Material for the task: Begin

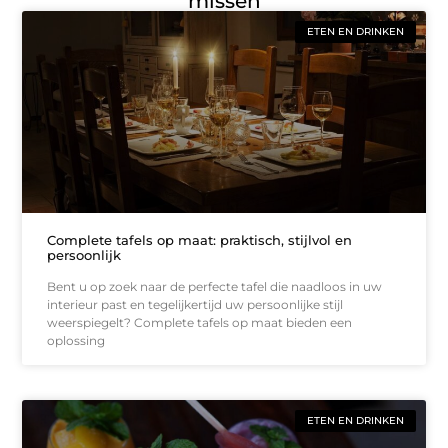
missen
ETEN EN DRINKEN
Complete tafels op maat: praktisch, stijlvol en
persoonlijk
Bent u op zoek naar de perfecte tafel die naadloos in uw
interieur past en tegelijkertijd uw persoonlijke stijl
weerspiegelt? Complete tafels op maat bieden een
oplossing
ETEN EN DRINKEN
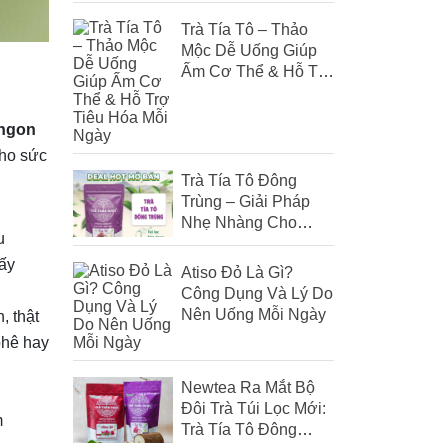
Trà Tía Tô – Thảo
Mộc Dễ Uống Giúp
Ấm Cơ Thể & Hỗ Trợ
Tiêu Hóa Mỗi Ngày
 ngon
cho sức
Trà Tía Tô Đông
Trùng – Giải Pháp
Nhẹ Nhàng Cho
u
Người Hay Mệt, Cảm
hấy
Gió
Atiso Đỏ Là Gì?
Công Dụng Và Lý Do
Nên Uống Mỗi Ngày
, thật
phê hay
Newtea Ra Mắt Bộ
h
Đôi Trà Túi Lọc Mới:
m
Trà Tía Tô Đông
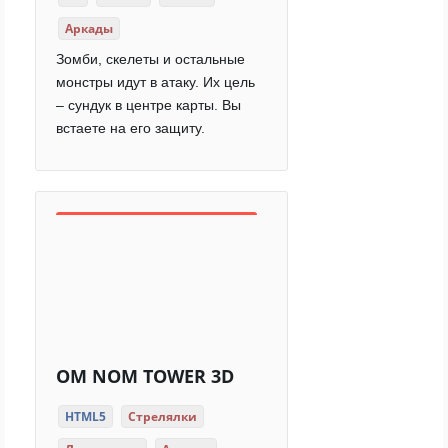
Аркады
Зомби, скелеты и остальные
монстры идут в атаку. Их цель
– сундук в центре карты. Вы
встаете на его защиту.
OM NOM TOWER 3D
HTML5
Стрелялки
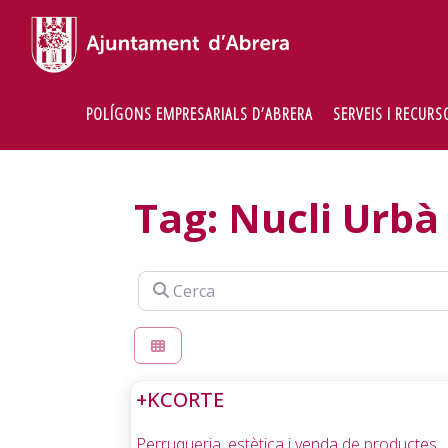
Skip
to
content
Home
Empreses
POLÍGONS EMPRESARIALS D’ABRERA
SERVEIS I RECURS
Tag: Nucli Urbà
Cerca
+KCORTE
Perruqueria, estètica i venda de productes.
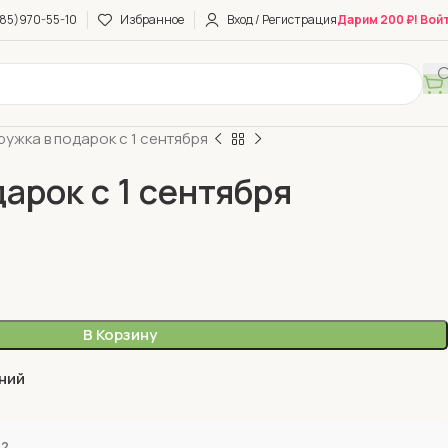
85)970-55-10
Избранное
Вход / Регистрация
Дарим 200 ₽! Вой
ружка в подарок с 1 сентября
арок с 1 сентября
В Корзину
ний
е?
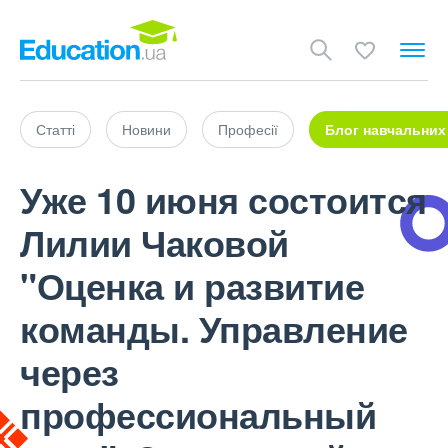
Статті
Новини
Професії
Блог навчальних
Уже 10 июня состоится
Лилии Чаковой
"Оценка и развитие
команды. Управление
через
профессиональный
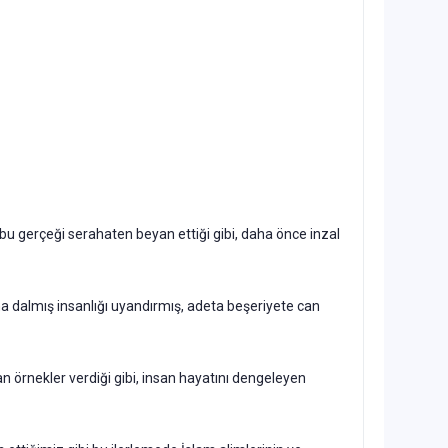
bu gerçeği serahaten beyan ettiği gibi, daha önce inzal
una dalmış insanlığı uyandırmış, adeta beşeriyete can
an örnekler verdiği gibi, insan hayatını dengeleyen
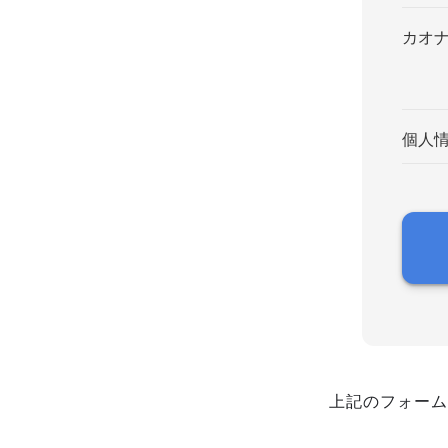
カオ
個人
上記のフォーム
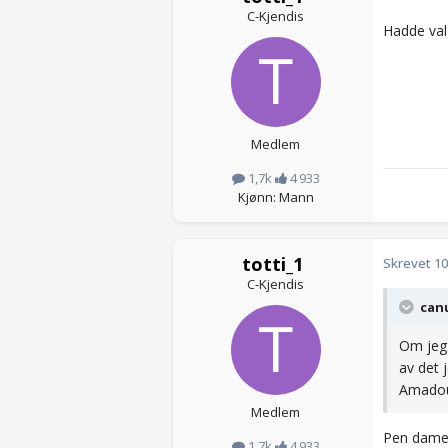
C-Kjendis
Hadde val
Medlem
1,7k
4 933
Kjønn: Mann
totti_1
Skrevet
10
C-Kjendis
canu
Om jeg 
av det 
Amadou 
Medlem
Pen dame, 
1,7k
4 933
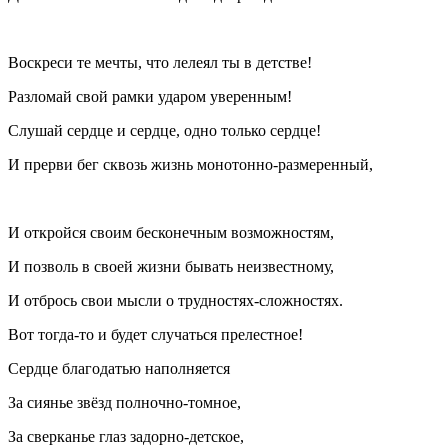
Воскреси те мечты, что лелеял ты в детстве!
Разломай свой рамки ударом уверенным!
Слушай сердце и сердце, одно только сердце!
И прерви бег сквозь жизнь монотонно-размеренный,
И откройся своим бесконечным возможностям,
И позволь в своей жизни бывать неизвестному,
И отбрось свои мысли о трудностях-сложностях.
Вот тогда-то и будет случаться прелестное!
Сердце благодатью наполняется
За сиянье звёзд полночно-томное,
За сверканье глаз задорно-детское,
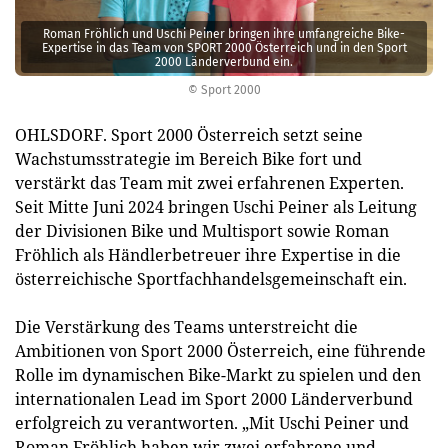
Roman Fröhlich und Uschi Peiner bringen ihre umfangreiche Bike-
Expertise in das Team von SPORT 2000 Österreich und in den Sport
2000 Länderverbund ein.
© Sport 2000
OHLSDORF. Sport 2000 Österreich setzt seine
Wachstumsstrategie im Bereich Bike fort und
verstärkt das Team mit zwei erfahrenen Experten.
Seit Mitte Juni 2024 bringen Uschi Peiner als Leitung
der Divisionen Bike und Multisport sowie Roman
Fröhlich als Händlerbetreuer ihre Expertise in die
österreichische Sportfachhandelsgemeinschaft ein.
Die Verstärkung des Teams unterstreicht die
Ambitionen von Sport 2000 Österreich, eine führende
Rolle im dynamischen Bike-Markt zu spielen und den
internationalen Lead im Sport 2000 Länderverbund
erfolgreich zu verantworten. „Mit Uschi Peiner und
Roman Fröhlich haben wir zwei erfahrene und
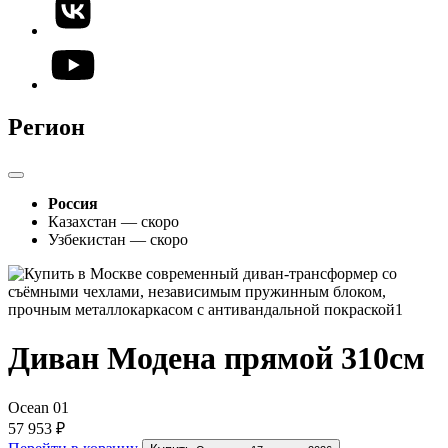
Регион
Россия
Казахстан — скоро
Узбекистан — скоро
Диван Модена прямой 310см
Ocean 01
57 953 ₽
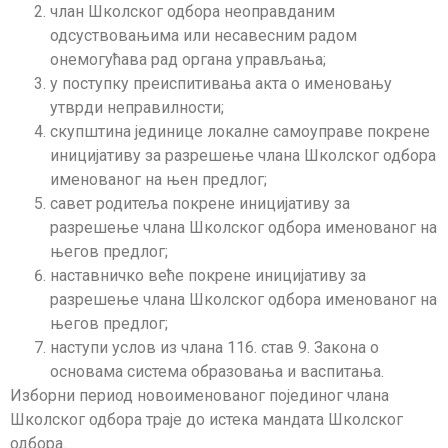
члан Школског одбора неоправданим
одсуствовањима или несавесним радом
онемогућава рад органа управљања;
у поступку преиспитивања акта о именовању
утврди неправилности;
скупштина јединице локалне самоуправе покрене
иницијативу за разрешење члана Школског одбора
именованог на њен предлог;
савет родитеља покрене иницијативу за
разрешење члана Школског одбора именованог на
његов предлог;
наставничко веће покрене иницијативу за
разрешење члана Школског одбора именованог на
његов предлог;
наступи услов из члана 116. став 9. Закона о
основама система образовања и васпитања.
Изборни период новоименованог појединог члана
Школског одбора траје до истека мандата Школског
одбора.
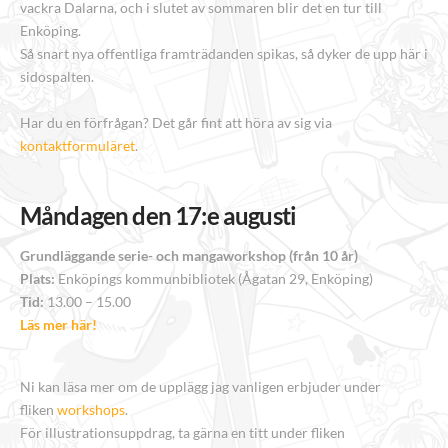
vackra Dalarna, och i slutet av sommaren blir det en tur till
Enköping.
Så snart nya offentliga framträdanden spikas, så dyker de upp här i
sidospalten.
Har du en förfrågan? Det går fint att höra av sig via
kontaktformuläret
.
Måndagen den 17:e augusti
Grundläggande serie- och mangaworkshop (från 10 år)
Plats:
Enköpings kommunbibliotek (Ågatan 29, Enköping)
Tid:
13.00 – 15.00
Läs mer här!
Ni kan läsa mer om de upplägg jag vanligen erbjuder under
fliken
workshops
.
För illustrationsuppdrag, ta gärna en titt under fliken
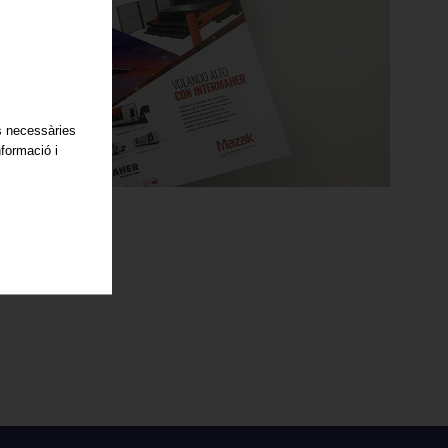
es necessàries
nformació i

Material for the task: End
Material for the task: Begin

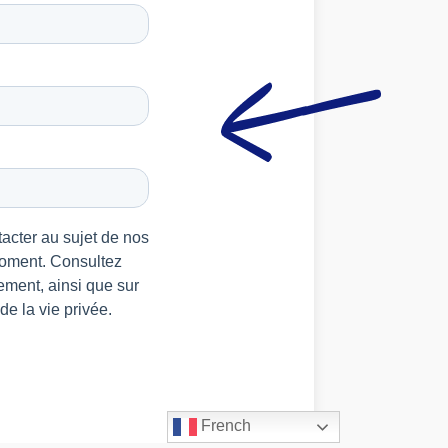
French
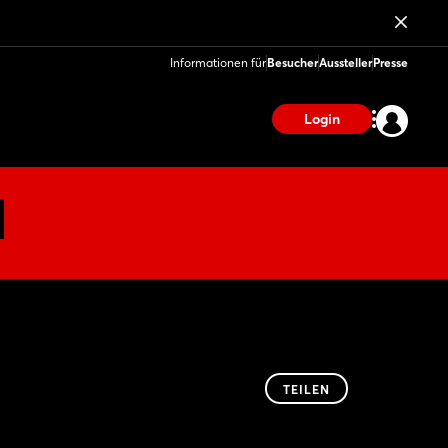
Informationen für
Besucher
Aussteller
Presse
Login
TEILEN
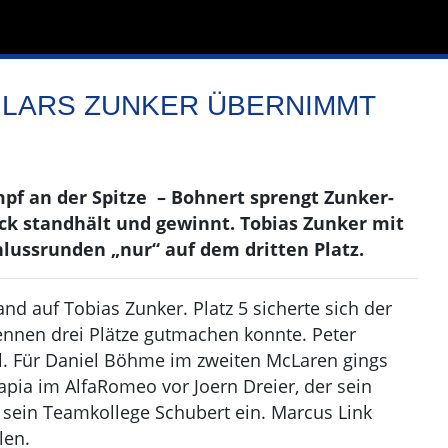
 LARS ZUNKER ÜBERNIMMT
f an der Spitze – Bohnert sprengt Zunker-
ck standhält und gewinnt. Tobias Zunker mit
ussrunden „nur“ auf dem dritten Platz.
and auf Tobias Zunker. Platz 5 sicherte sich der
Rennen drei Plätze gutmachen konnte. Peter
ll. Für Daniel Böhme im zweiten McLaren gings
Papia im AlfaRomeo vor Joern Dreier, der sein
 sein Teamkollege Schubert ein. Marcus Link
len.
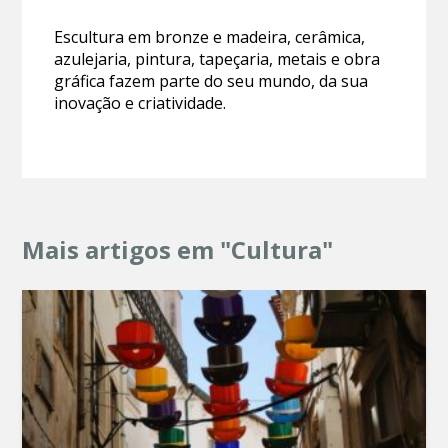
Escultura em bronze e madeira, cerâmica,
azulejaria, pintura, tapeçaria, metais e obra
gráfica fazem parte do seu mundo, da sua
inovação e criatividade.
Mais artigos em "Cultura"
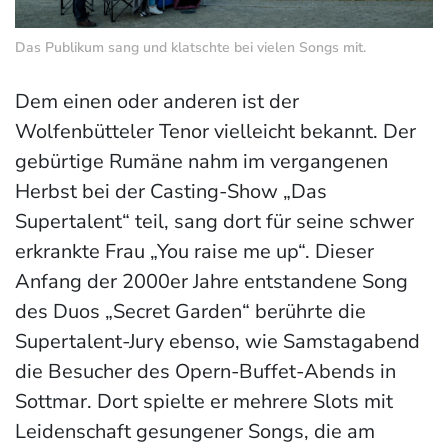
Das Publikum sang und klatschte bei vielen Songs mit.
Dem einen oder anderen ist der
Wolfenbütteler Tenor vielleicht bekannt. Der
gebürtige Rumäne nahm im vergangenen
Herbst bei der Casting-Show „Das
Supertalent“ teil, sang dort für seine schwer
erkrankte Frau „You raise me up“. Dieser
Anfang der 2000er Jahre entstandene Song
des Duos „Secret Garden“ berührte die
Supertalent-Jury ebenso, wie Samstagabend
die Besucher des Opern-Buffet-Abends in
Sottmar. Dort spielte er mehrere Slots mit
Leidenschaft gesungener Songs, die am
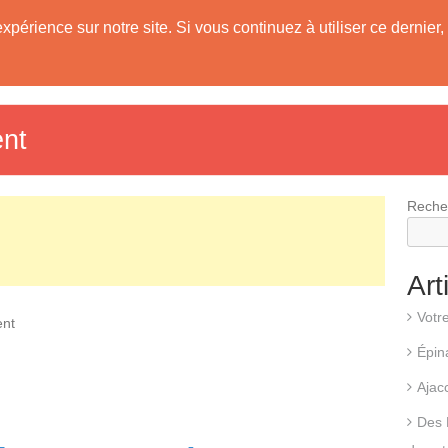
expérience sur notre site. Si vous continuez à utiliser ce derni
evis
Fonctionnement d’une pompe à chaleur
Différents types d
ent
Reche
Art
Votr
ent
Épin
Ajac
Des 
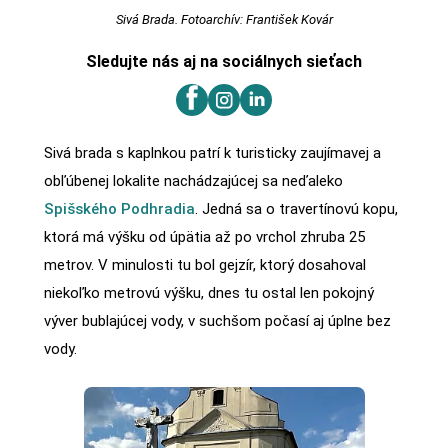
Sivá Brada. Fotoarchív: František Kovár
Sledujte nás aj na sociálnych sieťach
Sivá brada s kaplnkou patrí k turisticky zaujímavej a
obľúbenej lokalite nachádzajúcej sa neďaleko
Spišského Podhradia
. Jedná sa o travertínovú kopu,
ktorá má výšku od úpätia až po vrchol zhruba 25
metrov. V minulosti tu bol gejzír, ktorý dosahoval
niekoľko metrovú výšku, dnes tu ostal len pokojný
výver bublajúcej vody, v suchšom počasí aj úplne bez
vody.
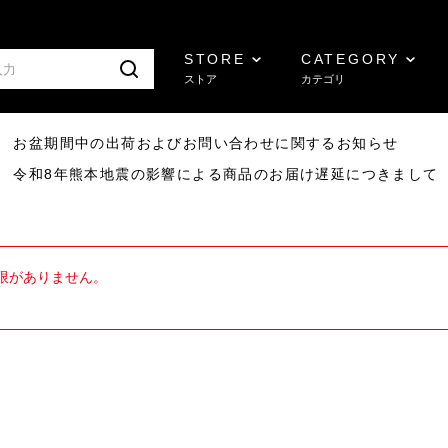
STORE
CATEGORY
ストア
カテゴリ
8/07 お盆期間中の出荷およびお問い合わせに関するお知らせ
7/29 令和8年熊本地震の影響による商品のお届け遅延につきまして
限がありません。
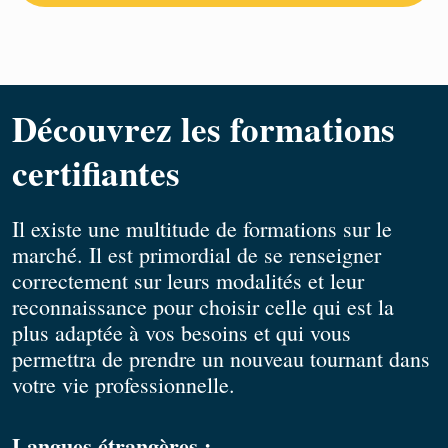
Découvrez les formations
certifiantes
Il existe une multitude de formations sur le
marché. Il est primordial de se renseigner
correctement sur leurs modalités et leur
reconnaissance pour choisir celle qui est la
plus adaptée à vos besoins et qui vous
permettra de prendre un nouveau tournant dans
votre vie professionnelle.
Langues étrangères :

Material for the task: End

▶ About this exercise
Reproduce every line from the listing above that holds the word "Fröhlich".

▶ Final answer
Roman Fröhlich und Uschi Peiner bringen ihre umfangreiche Bike-
Fröhlich als Händlerbetreuer ihre Expertise in die
Roman Fröhlich haben wir zwei erfahrene und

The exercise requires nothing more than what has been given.